What are Nutrient Content Claims on food labels?

Nutrient Label Claims

Some examples of nutrient content claims are sugar-free, lean, light, and many other terms. Some Nutrient claims are about the content of certain nutrients and may state that the product is low in fat or a good source of calcium. The FDA (The Food and Drug Administration) requires that nutrient content on food is based on how much people usually eat or drink and is known as the reference amount. Food that gives 10% of the daily nutrient value per serve, is a good source. So choosing food that is ‘high’ or a ‘good source’ is considered a good nutritional choice.

Nutrient Content Claims

The nutrient content claim is different from the information, and you can’t make claims that are in any way misleading. If a nutrient content claim remains unregulated, it does not mean you can claim that it has amazing (unsubstantiated properties). Content claims on food labels often say things like ‘high protein’ ‘low sodium’, and of course, we would expect this to be an accurate statement, and if we are on a low sodium diet we rely on the statement being accurate. If you want to claim that your product is nutritionally beneficial, you must also disclose other qualities that may not be so desirable. Often products that are low in fat are high in sugar content, so read the product information carefully.

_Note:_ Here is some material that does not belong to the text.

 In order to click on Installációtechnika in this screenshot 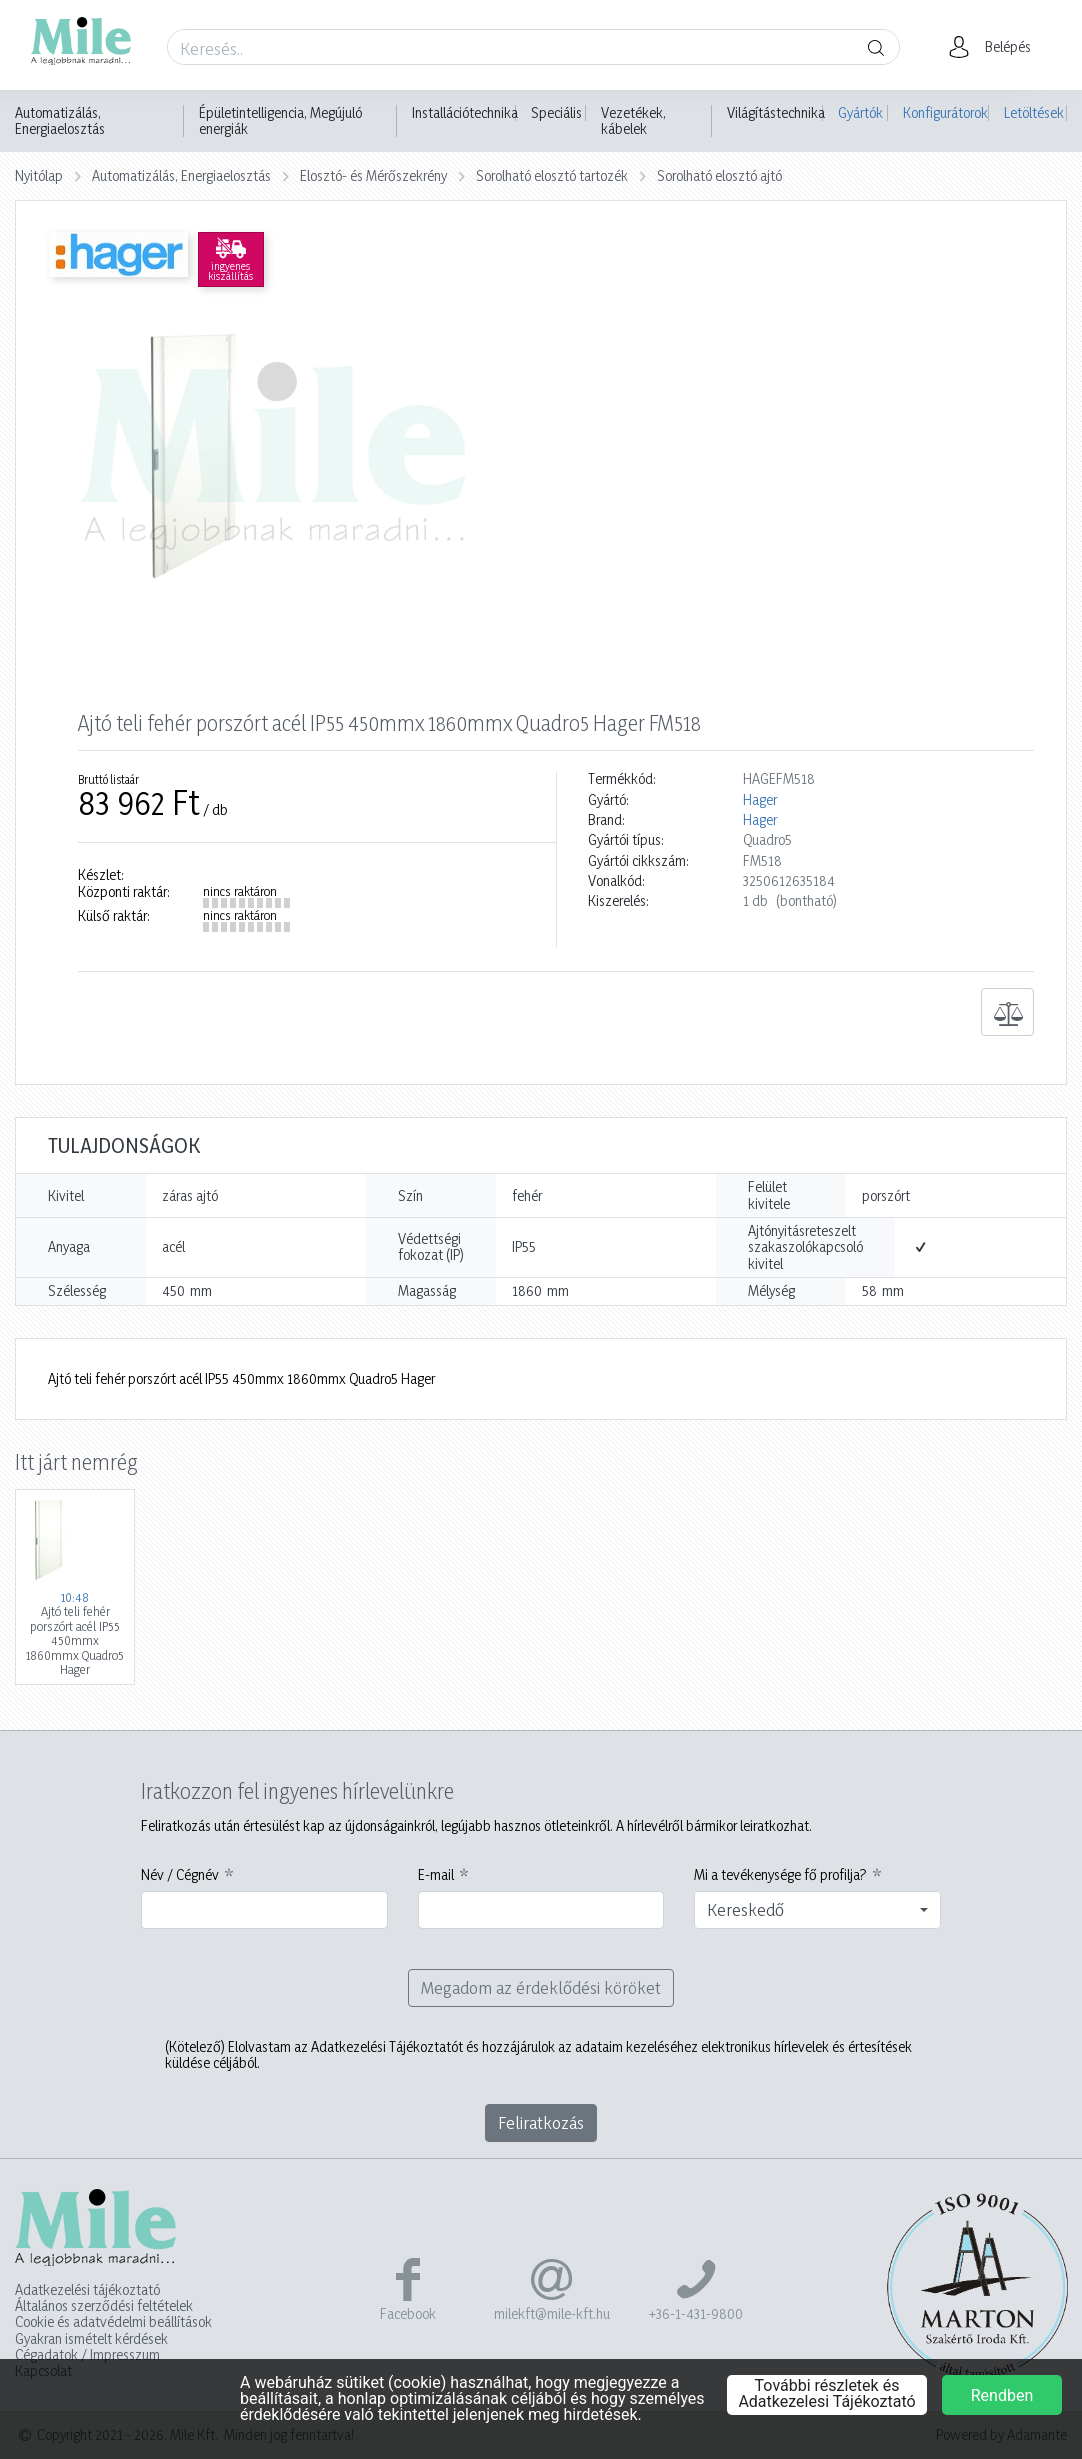 , I will do `click(465, 113)`.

Nutrient Content Claims on Food Labels

It is difficult not to become confused when reading food labels, and there are people who don’t read them at all. So it is good to find a simple example like stating quantity and nutrient, 300 calories, and 6 grams of fat, making the label easy to understand. If you use the word light or lite on a product you must compare it to a similar product. You will see the word lite milk and this is in comparison to whole milk that has a greater fat content.

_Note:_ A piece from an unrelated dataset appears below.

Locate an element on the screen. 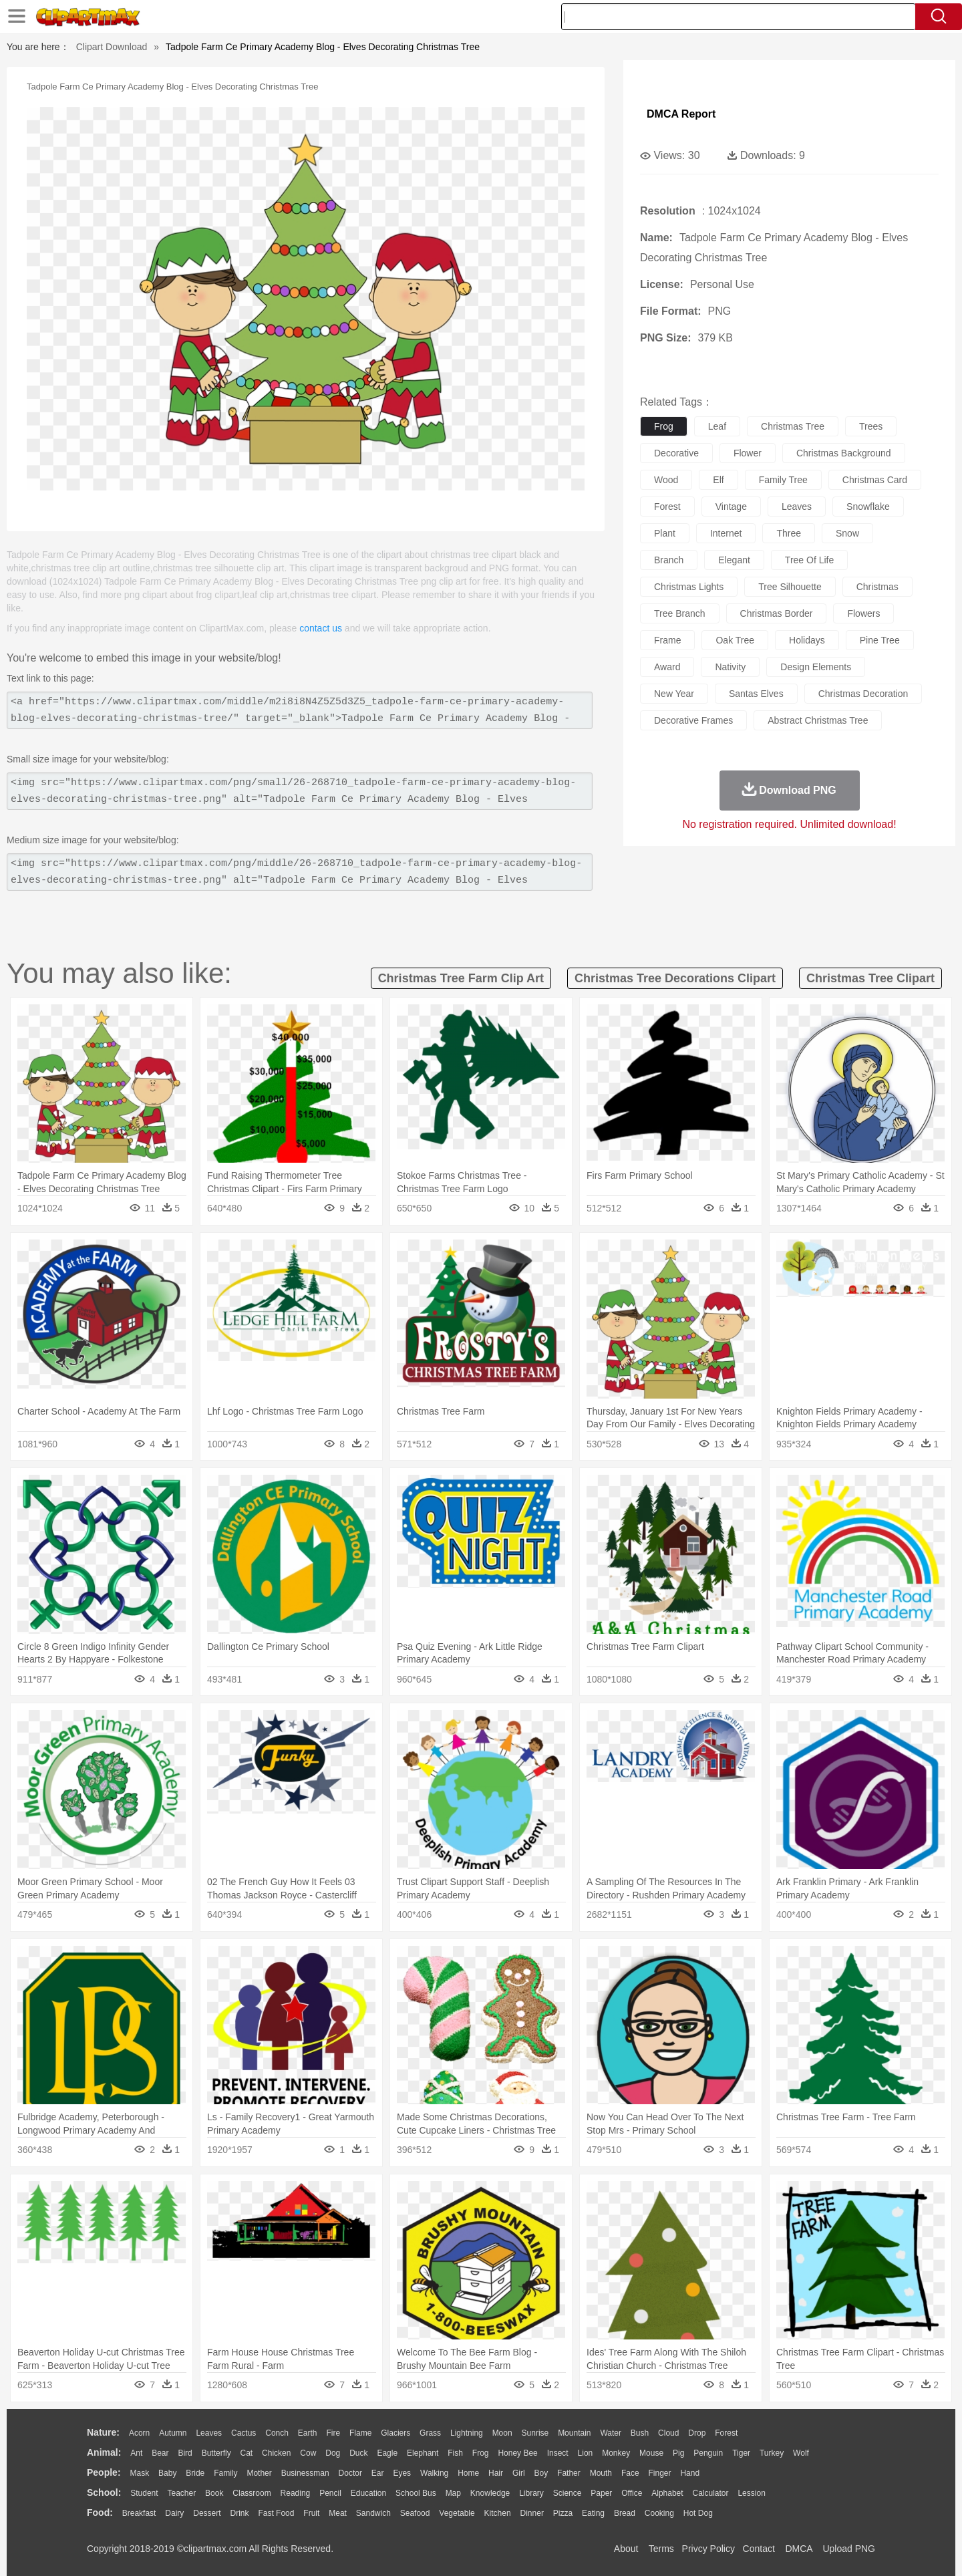 The image size is (962, 2576). contact us is located at coordinates (320, 628).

Examples of a Nutrient Claim

When there is a shortage of fresh fruit and vegetables, many of us turn to the canned variety to supplement our diet. For people at risk of peanut allergy or anaphylaxis, the law requires allergen labeling. The food standards code requires foods to be labeled with ingredients and food additives.

Sulfites can cause health problems and allergic reactions to people with asthma. Gluten contained in cereals and bread can make people with a Coeliac disease very unwell. While traces of nut can cause anaphylaxis in those with nut allergies.

Red Wine

Before 2002 wine producers did not have to declare allergens on their label. A law was introduced in 2002 making this compulsory, so if you buy a really old bottle of red wine the allergens may still be in it. So check the label when purchasing your year 2000 bottle of Grange Hermitage.

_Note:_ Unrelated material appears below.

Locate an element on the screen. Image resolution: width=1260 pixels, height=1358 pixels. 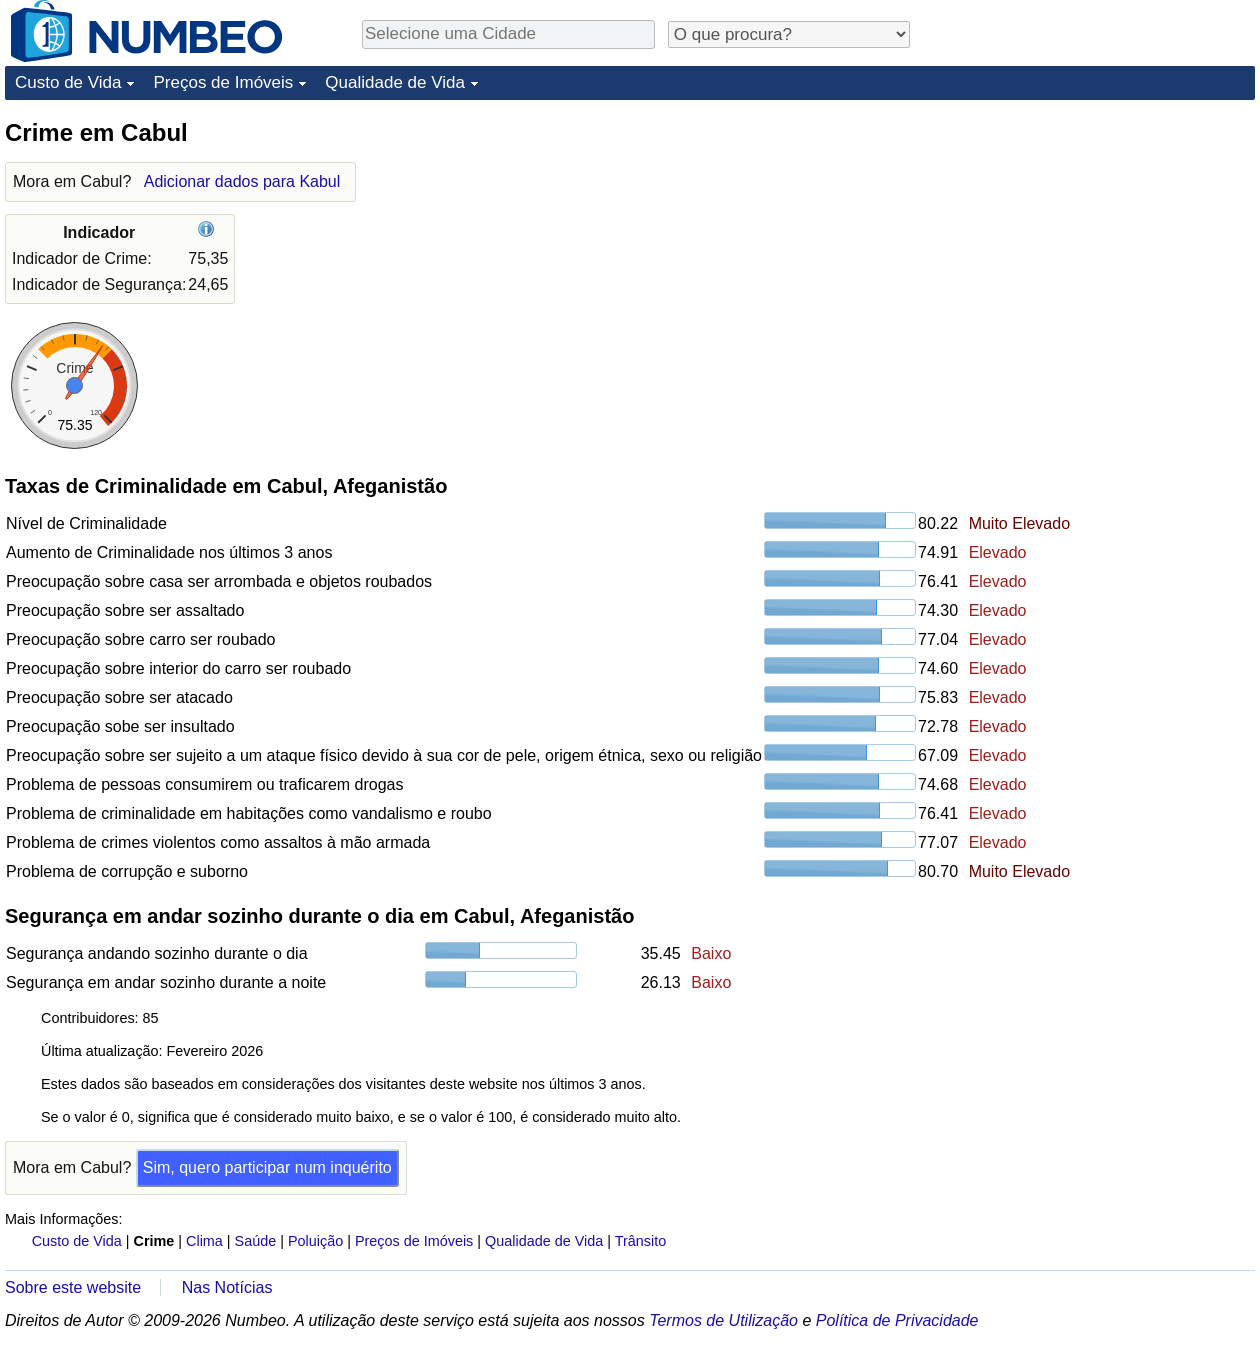 Preços de Imóveis is located at coordinates (223, 82).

Nutrient Content Claims on Food Panels

  • List energy, fat, carbohydrates, protein, and sodium.
  • The nutritional information panels are a better guide than advertising.
  • If the product contains food-inducing allergens, the label must say so.
  • Some of the healthiest foods don’t have labels, including fresh fruit and vegetables, and fish.

When you purchase package food, look at the back of the packet where you will see a box, you will see the following categories.

  • serving size
  • energy
  • protein
  • fat
  • carbohydrates
  • sugar
  • dietary fiber
  • Sodium

Energy

Listed on the panel as calories or kilojoules, and lower energy usually means fewer calories and lower fats making it a better choice.

Fat

is contained in meat dairy, oils, mayonnaise all cream and cakes, eggs, and these are less healthy choices and should be eaten in moderation.

Sugar and Salt

sometimes these are listed separately to be hidden on the ingredient list this food like fat, should be eaten in moderation

When you break down all the components of packaged food the better option is to eat whole foods as often as possible.

If 30 grams of packaged food has more than 40 calories per serve it can’t be low-calorie. You can’t claim that peanut butter is fat-free as this is a contradiction in terms. If you removed the fat from peanut butter it would no longer be what the name implies.

Soda and Sweet Drinks

If your child asks for a can of Coke, offer a healthy alternative. When you read the label a can of coke containing 330 MLS has 139 calories, and as the drink totally lacks nutritional benefits, it is not something that a child should have more than once a month. If you are an adult, and you drink the can of coke you will need to walk for 40 minutes to burn off the calories. So when you read the label on the coke can you will find it devoid of nutrition. This is an example of a poor nutrient claim, and many of us love coke on a hot day but realize it is probably better to drink water.

Claims on Food Labels

Nutrient content claims have to be clearly listed and proven. Any health claims have to be consistent with national policy guidelines that clearly state: Any claim made should be labeled with a nutrient declaration in accordance with Guidelines on Nutrition Labeling. The guidelines then lay out a table of conditions for nutrient content claims, and the criteria are strict.

Over the last 10 years, there has been a national approach to reducing obesity, as more men and women are now becoming clinically obese. This has led to tightening of the laws around food labeling as some people find it very hard to understand whether the contents are good for them or not. It is important to choose good nutrient content claims at all times, as there is no point in eating foods and consuming drinks that are totally devoid of nutrients, as these are the foods that often add empty calories, causing weight gain.

Conclusion

Content claims on food labeling are becoming easier to understand, and it is important to take the time to read it to ensure the good health of you and your family.